Take every line from the data that has the word "empresas" in it.
(Records supplied)
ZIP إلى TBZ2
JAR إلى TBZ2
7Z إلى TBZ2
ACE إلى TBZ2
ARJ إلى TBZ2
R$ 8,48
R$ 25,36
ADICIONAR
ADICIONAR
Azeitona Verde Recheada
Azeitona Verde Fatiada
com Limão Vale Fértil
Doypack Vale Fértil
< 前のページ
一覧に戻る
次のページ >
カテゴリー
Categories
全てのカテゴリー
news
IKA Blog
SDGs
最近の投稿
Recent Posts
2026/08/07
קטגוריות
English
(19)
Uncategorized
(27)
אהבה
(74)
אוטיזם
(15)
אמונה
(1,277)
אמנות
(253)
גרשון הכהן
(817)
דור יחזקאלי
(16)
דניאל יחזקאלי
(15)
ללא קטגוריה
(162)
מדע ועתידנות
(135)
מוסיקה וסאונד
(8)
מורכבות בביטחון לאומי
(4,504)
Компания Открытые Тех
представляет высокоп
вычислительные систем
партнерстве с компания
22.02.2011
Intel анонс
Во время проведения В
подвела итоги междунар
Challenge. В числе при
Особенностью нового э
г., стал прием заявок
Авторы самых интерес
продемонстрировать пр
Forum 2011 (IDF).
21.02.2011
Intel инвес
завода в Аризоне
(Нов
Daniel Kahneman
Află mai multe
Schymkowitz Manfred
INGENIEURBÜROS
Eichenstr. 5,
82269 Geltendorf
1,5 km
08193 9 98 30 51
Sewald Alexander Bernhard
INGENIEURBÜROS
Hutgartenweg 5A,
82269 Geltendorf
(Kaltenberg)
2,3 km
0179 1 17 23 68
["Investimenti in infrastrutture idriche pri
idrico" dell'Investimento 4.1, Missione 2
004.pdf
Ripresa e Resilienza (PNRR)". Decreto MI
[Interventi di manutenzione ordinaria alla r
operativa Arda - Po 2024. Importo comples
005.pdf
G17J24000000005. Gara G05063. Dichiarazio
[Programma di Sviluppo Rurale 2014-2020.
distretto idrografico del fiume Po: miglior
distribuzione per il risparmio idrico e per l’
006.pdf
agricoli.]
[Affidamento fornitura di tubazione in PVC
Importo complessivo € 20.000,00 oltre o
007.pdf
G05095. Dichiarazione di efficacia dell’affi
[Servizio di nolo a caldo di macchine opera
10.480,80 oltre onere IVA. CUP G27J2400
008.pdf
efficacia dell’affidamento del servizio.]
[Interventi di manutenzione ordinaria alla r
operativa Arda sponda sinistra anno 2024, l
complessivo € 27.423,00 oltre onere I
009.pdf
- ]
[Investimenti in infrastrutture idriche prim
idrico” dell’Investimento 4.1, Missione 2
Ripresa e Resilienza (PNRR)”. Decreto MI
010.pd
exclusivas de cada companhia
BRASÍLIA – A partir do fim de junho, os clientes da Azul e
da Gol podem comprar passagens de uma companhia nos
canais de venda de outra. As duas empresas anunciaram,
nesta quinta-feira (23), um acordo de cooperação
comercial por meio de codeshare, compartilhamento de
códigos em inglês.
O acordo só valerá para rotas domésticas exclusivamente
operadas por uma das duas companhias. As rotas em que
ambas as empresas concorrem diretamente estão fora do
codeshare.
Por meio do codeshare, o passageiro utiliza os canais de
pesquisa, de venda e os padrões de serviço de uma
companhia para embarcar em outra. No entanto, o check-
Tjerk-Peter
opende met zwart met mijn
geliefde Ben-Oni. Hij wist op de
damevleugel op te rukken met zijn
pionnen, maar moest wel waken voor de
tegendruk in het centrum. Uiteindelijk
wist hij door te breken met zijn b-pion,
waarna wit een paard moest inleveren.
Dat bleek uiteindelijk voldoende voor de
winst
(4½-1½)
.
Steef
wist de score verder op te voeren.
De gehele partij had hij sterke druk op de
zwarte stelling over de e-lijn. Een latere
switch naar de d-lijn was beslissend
(End Records supplied)
(Records supplied)
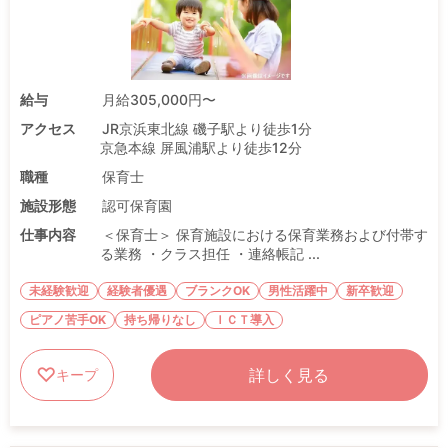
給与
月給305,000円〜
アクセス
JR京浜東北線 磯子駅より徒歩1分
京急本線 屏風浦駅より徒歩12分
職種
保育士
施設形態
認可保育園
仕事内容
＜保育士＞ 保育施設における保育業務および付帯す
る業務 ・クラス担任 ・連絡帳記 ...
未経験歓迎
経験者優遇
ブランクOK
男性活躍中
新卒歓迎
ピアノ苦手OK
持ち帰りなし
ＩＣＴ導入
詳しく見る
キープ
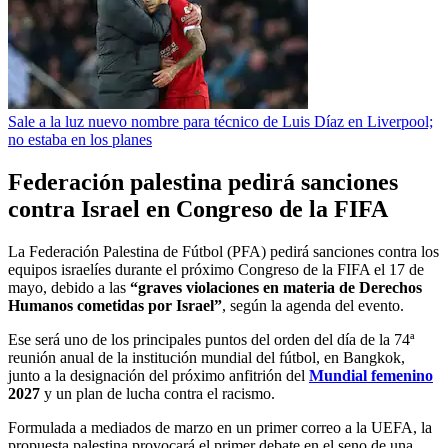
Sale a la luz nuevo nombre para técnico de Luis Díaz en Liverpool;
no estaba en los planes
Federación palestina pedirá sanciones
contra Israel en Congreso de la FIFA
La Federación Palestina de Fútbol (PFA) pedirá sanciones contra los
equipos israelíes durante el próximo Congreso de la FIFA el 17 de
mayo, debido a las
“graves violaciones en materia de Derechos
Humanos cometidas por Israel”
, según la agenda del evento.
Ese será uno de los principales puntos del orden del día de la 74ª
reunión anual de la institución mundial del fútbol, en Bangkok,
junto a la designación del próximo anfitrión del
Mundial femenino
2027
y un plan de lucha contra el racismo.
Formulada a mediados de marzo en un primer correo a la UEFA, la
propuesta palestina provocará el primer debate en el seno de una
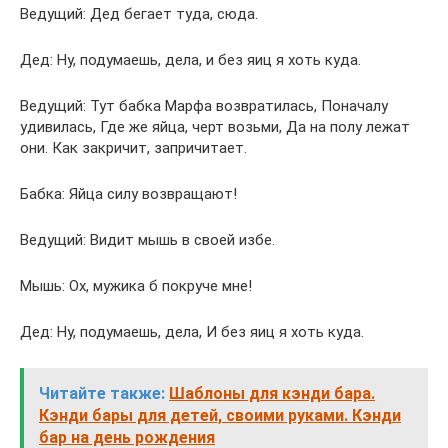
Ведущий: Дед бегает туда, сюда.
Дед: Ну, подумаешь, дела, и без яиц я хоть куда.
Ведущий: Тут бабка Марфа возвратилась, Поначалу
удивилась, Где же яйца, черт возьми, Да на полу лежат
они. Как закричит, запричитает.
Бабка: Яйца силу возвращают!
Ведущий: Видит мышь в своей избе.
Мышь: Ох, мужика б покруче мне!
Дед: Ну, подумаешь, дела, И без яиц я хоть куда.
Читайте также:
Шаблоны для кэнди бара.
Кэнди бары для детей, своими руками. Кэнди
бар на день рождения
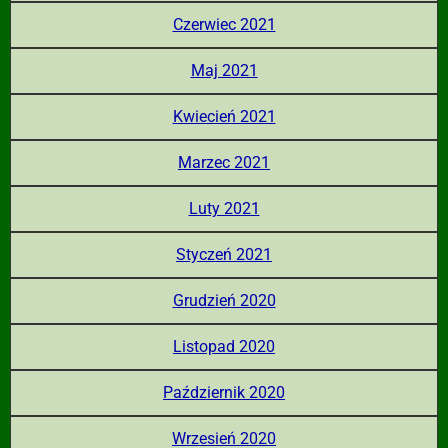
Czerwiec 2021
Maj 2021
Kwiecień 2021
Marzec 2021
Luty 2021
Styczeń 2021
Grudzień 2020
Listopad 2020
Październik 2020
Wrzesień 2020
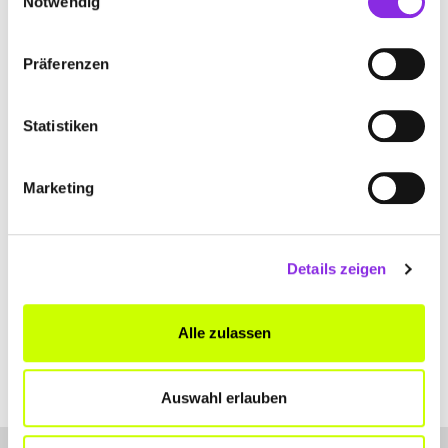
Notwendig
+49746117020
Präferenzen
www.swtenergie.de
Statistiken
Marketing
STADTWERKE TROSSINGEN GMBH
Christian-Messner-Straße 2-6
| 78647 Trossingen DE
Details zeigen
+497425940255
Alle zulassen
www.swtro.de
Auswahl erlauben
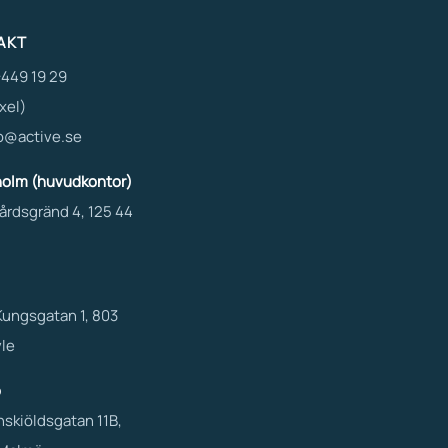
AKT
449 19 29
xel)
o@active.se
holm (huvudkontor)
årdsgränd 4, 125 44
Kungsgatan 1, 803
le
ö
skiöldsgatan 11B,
(End Records supplied)
(Records supplied)
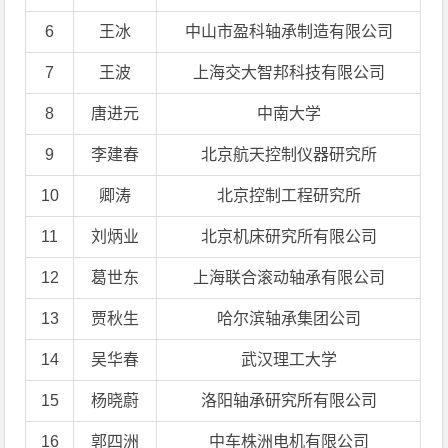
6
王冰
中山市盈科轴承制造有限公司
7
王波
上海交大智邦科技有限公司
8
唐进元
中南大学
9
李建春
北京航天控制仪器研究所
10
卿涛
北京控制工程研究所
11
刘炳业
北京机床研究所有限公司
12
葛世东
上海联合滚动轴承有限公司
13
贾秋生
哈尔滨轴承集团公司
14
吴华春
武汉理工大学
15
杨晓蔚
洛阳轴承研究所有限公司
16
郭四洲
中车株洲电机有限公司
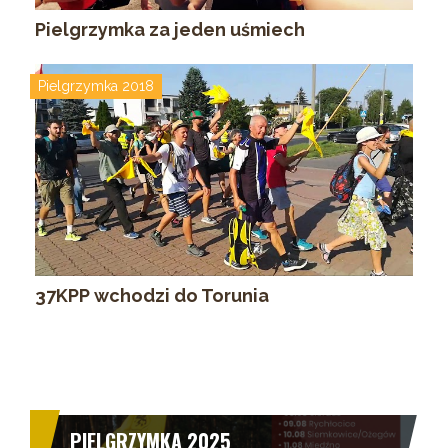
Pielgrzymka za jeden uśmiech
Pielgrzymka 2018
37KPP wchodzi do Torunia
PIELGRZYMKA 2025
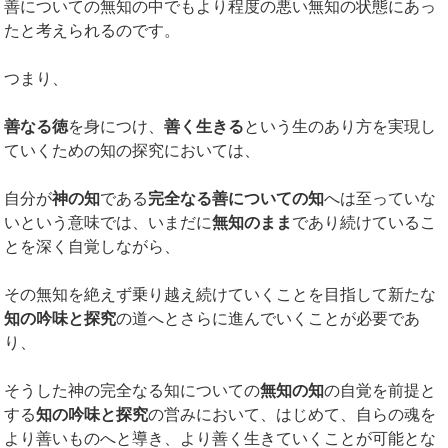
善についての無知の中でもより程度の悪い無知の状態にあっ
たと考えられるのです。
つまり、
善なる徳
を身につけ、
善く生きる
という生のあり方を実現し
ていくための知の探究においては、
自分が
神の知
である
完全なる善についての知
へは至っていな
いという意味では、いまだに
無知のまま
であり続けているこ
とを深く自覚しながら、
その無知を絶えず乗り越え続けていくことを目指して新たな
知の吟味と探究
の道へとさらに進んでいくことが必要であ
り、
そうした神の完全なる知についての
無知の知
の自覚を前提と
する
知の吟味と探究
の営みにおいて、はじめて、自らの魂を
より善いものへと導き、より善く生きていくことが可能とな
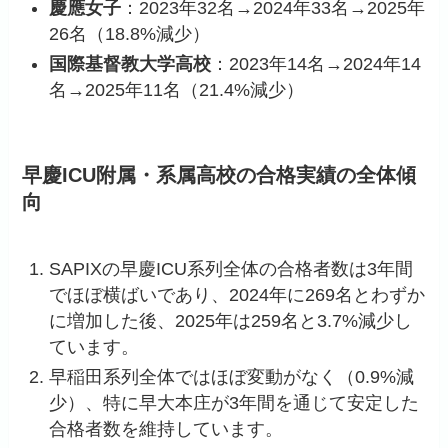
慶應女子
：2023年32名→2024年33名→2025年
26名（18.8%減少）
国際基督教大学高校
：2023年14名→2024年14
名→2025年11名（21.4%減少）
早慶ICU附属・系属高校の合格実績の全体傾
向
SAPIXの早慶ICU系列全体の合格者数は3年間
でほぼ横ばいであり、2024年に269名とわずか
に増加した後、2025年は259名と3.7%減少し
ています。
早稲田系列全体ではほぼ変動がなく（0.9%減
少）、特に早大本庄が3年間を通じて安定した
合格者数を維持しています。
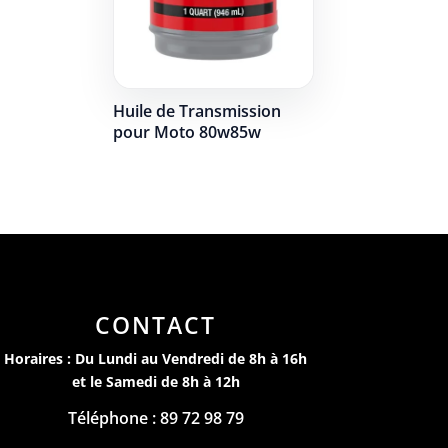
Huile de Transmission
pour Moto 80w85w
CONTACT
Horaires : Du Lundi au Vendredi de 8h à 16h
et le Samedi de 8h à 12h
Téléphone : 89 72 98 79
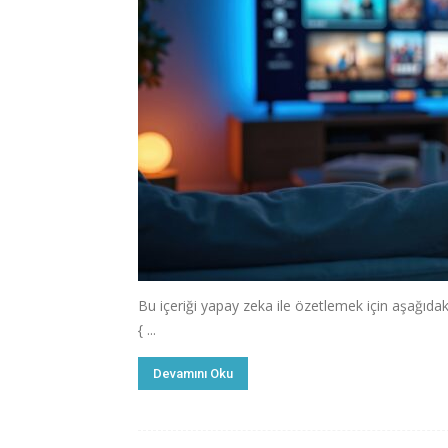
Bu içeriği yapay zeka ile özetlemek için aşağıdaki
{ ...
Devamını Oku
(End Records supplied)
# Completed exercise
canais de venda de outra. As duas empresas anunciaram,
ambas as empresas concorrem diretamente estão fora do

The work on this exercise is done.